Read this in The Manila Times digital edition.
SAN FRANCISCO: A few weeks ago I was walking around with a dear friend passing by a small shop that sells plants and succulents in the Botanical Gardens of San Francisco. We struck up a short conversation with the owner, mentioning how plants are killed more with care than neglect. The conversation continues to echo in my mind to this day, to ask the same question of people and nations, of how plants, flowers and trees on their own roots and soil can ultimately thrive without care from people as many tend to over-water and unwittingly drown them. It reminded me too of the likes of nations that are in conflict due to countries of power tending to overstep their boundaries, posing as caring just because they feel they can due to the vast amount of surplus resources they can spend without thinking about the need for survival and development. From the recent relations and interventions of the US in Afghanistan to the past world wars, wishing that our past colonizers and oppressors shouldn't have even dared to land on the shores of our island country. Would our nation, society and climate be different or maybe the same if these powerful countries cared less?

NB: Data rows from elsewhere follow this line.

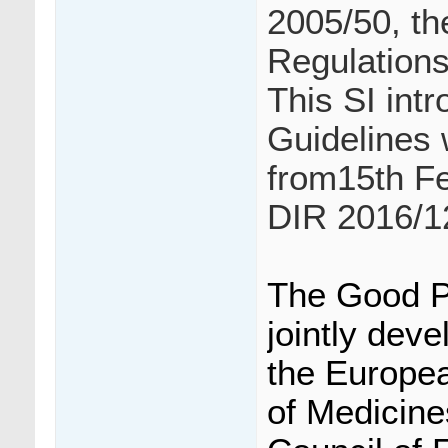
2005/50, th
Regulations
This SI int
Guidelines 
from15th F
DIR 2016/1
The Good P
jointly dev
the Europea
of Medicine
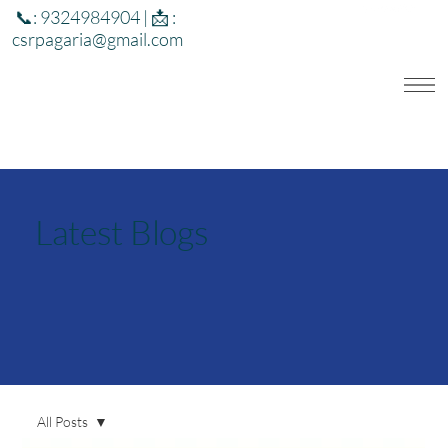
📞: 9324984904 | 📩 :
csrpagaria@gmail.com
Latest Blogs
All Posts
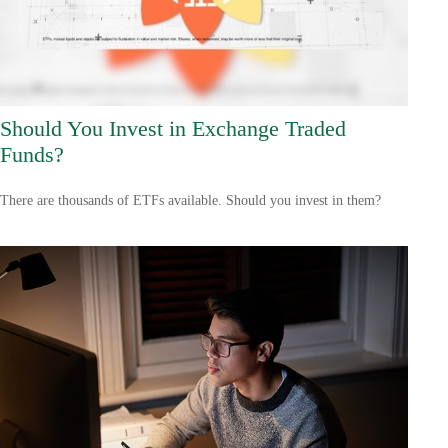
Should You Invest in Exchange Traded
Funds?
There are thousands of ETFs available. Should you invest in them?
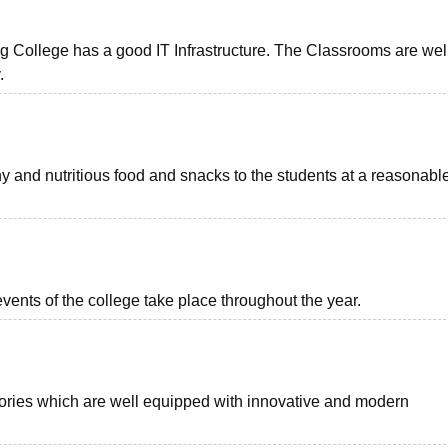
ollege has a good IT Infrastructure. The Classrooms are wel
y.
 and nutritious food and snacks to the students at a reasonabl
vents of the college take place throughout the year.
ories which are well equipped with innovative and modern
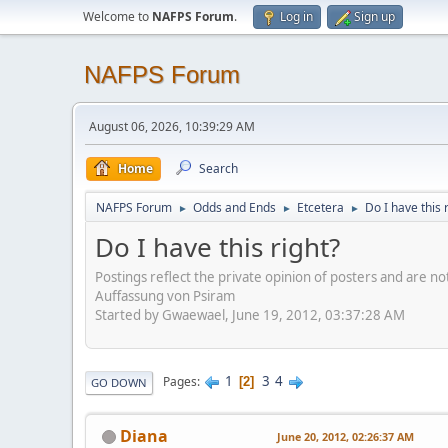
Welcome to
NAFPS Forum
.
Log in
Sign up
NAFPS Forum
August 06, 2026, 10:39:29 AM
Home
Search
NAFPS Forum
Odds and Ends
Etcetera
Do I have this 
►
►
►
Do I have this right?
Postings reflect the private opinion of posters and are n
Auffassung von Psiram
Started by Gwaewael, June 19, 2012, 03:37:28 AM
1
3
4
Pages
2
GO DOWN
Diana
June 20, 2012, 02:26:37 AM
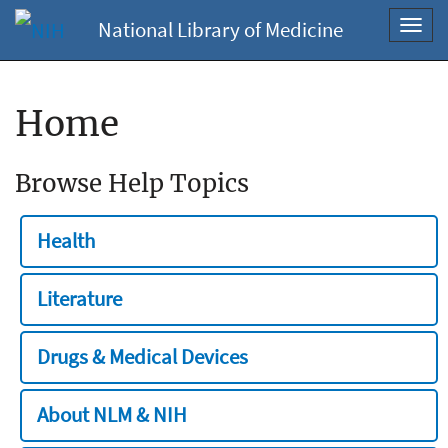
National Library of Medicine
Toggl
navig
Home
Browse Help Topics
Health
Literature
Drugs & Medical Devices
About NLM & NIH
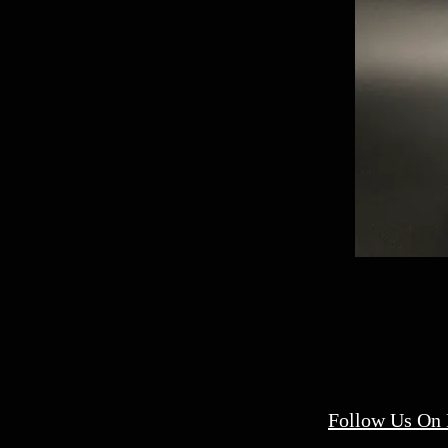
Follow Us On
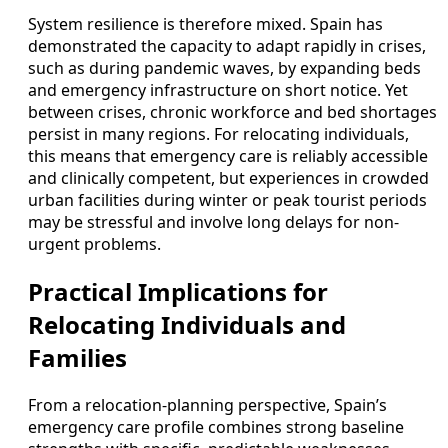
System resilience is therefore mixed. Spain has
demonstrated the capacity to adapt rapidly in crises,
such as during pandemic waves, by expanding beds
and emergency infrastructure on short notice. Yet
between crises, chronic workforce and bed shortages
persist in many regions. For relocating individuals,
this means that emergency care is reliably accessible
and clinically competent, but experiences in crowded
urban facilities during winter or peak tourist periods
may be stressful and involve long delays for non-
urgent problems.
Practical Implications for
Relocating Individuals and
Families
From a relocation-planning perspective, Spain’s
emergency care profile combines strong baseline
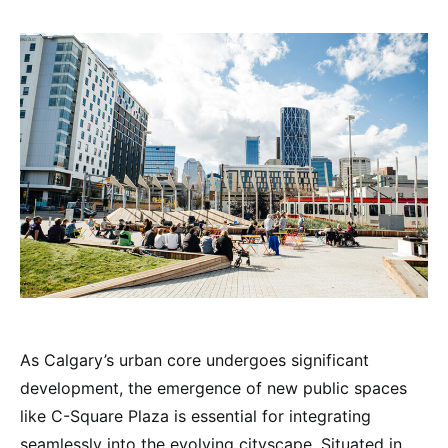
As Calgary’s urban core undergoes significant
development, the emergence of new public spaces
like C-Square Plaza is essential for integrating
seamlessly into the evolving cityscape. Situated in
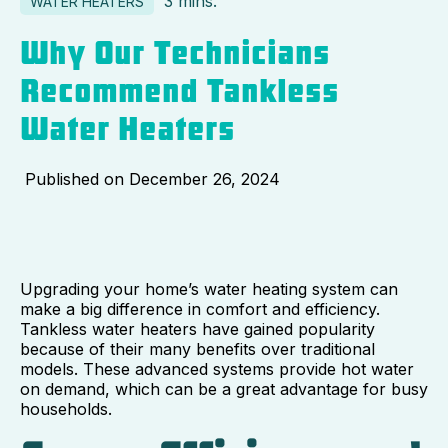
3 mins.
WATER HEATERS
Why Our Technicians
Recommend Tankless
Water Heaters
Published on
December 26, 2024
Upgrading your home’s water heating system can
make a big difference in comfort and efficiency.
Tankless water heaters have gained popularity
because of their many benefits over traditional
models. These advanced systems provide hot water
on demand, which can be a great advantage for busy
households.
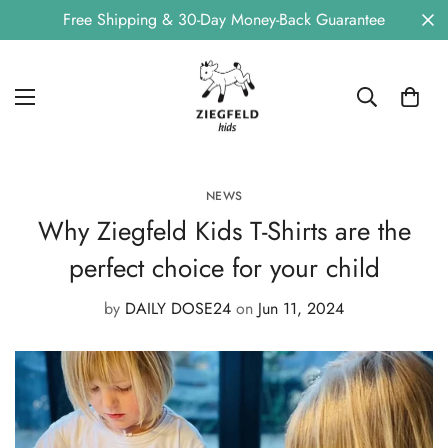
Free Shipping & 30-Day Money-Back Guarantee
NEWS
Why Ziegfeld Kids T-Shirts are the
perfect choice for your child
by
DAILY DOSE24
on
Jun 11, 2024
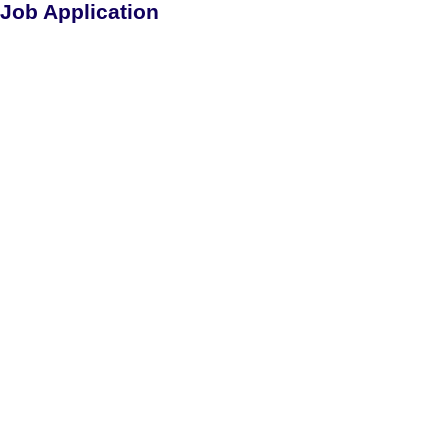
Job Application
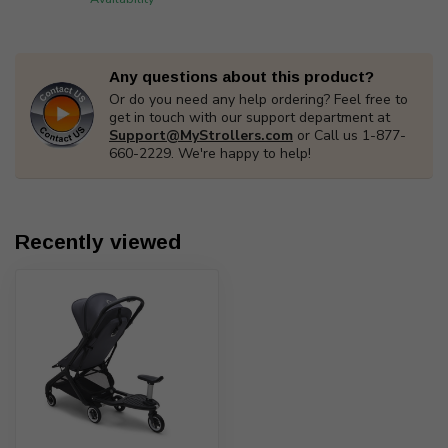
Any questions about this product?
Or do you need any help ordering? Feel free to
get in touch with our support department at
Support@MyStrollers.com
or Call us 1-877-
660-2229. We're happy to help!
Recently viewed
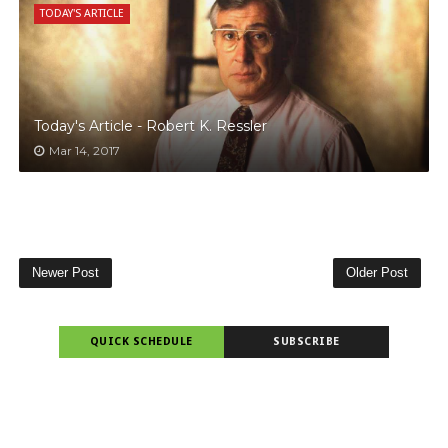
TODAY'S ARTICLE
Today's Article - Robert K. Ressler
Mar 14, 2017
Newer Post
Older Post
QUICK SCHEDULE
SUBSCRIBE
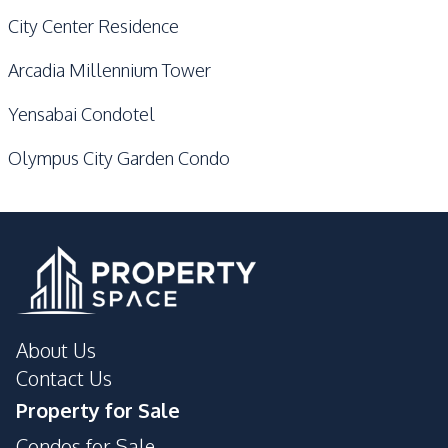
City Center Residence
Arcadia Millennium Tower
Yensabai Condotel
Olympus City Garden Condo
About Us
Contact Us
Property for Sale
Condos for Sale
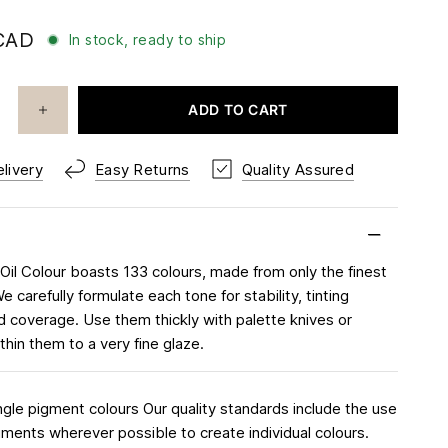
CAD
In stock, ready to ship
ADD TO CART
livery
Easy Returns
Quality Assured
 Oil Colour boasts 133 colours, made from only the finest
 carefully formulate each tone for stability, tinting
d coverage. Use them thickly with palette knives or
thin them to a very fine glaze.
ngle pigment colours Our quality standards include the use
igments wherever possible to create individual colours.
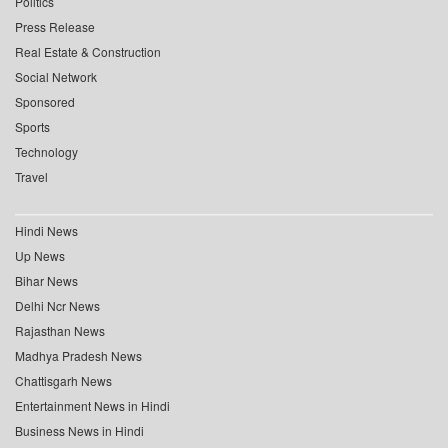
Politics
Press Release
Real Estate & Construction
Social Network
Sponsored
Sports
Technology
Travel
Hindi News
Up News
Bihar News
Delhi Ncr News
Rajasthan News
Madhya Pradesh News
Chattisgarh News
Entertainment News in Hindi
Business News in Hindi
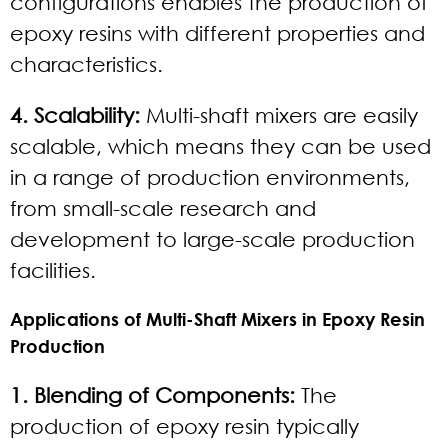
configurations enables the production of
epoxy resins with different properties and
characteristics.
4. Scalability:
Multi-shaft mixers are easily
scalable, which means they can be used
in a range of production environments,
from small-scale research and
development to large-scale production
facilities.
Applications of Multi-Shaft Mixers in Epoxy Resin
Production
1. Blending of Components:
The
production of epoxy resin typically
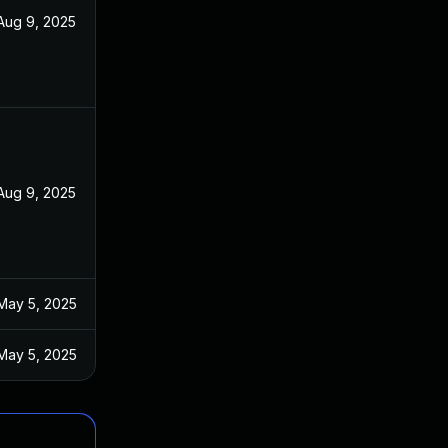
Aug 9, 2025
Aug 9, 2025
May 5, 2025
May 5, 2025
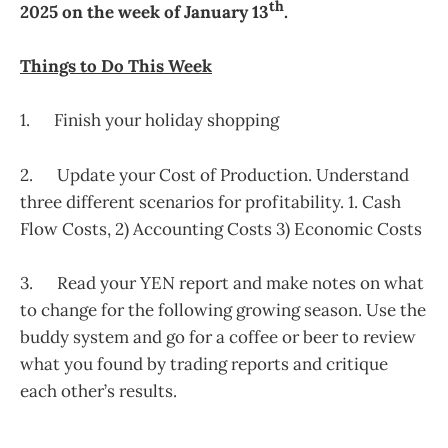
th
2025 on the week of January 13
.
Things to Do This Week
1. Finish your holiday shopping
2. Update your Cost of Production. Understand
three different scenarios for profitability. 1. Cash
Flow Costs, 2) Accounting Costs 3) Economic Costs
3. Read your YEN report and make notes on what
to change for the following growing season. Use the
buddy system and go for a coffee or beer to review
what you found by trading reports and critique
each other’s results.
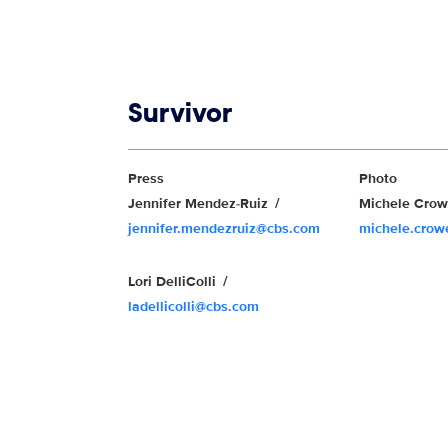
Show links
Survivor
Show Contacts
Press
Photo
Jennifer Mendez-Ruiz
Michele Cro
jennifer.mendezruiz@cbs.com
michele.cro
Lori DelliColli
ladellicolli@cbs.com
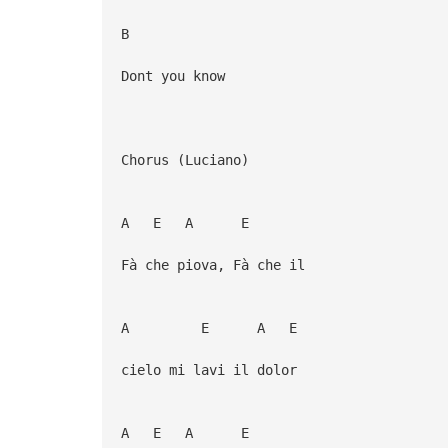
B
Dont you know
Chorus (Luciano)
A E A E
Fà che piova, Fà che il
A E A E
cielo mi lavi il dolor
A E A E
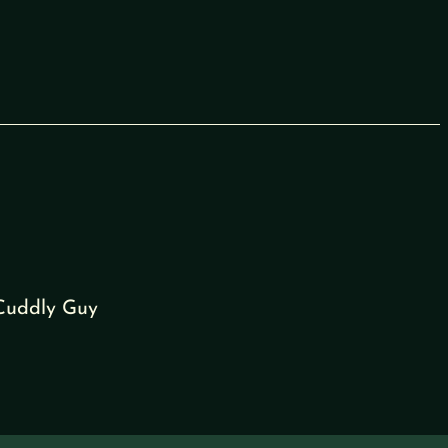
 Cuddly Guy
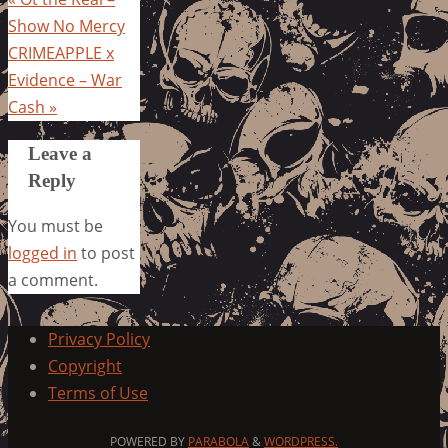
Show No Mercy
CRIMEAPPLE x
Evidence – War
Cash
»
Leave a
Reply
You must be
logged in
to post
a comment.
Privacy Policy
Copyright
Terms of Use
POWERED BY
PARABOLA
&
WORDPRESS.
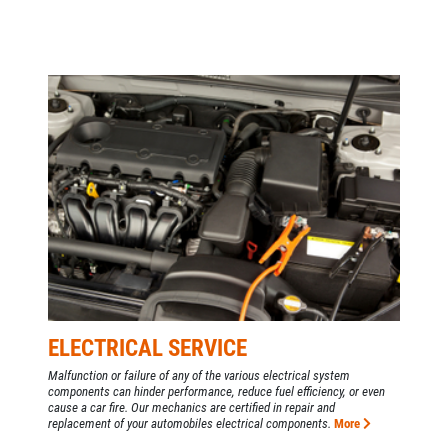
ELECTRICAL SERVICE
Malfunction or failure of any of the various electrical system
components can hinder performance, reduce fuel efficiency, or even
cause a car fire. Our mechanics are certified in repair and
replacement of your automobiles electrical components.
More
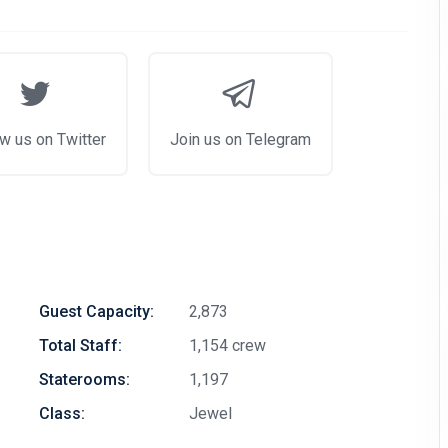
w us on Twitter
Join us on Telegram
Guest Capacity:
2,873
Total Staff:
1,154 crew
Staterooms:
1,197
Class:
Jewel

Today, the thick winter fog hovers above the festive city of San Francisco in a crisp yet brutal chill. I walk around on the wet pavement of an idyllic cold Christmas night as cafés and restaurants fill with swarms of tourists and visitors from around the world privileged enough to travel amid such uncertain times. Colorful vivid lights decorate the streets as life goes on here unwittingly, whereas halfway across the world, my country the Philippines was recently swept to ground level by this year's strongest storm, Super Typhoon "Odette." Instead of bright glowing lanterns and Christmas trees, a vast field of fallen coconut trees lay on the ground beside thousands of washed up homes in the island provinces of the Philippines, decimated by the untamed wind wrought by the climate crisis, where communities will never remain the same. The lingering memory of the havoc as seen in viral before-and-after stories and photographs brought an inevitable thought of how selfish of me to dare complain of the unfamiliar chilling cold of America, sheltered by the coffers of my privilege, as thousands are left to fend and feed for themselves. I stay here helplessly, comfortably typing, writing and reading, spending the holidays with my family as others are left with nothing. What separates me from the people who have allowed these unending destruction of our communities, when I myself share the same luxury to eat, travel and dare still go home on a cold night to a well-built house.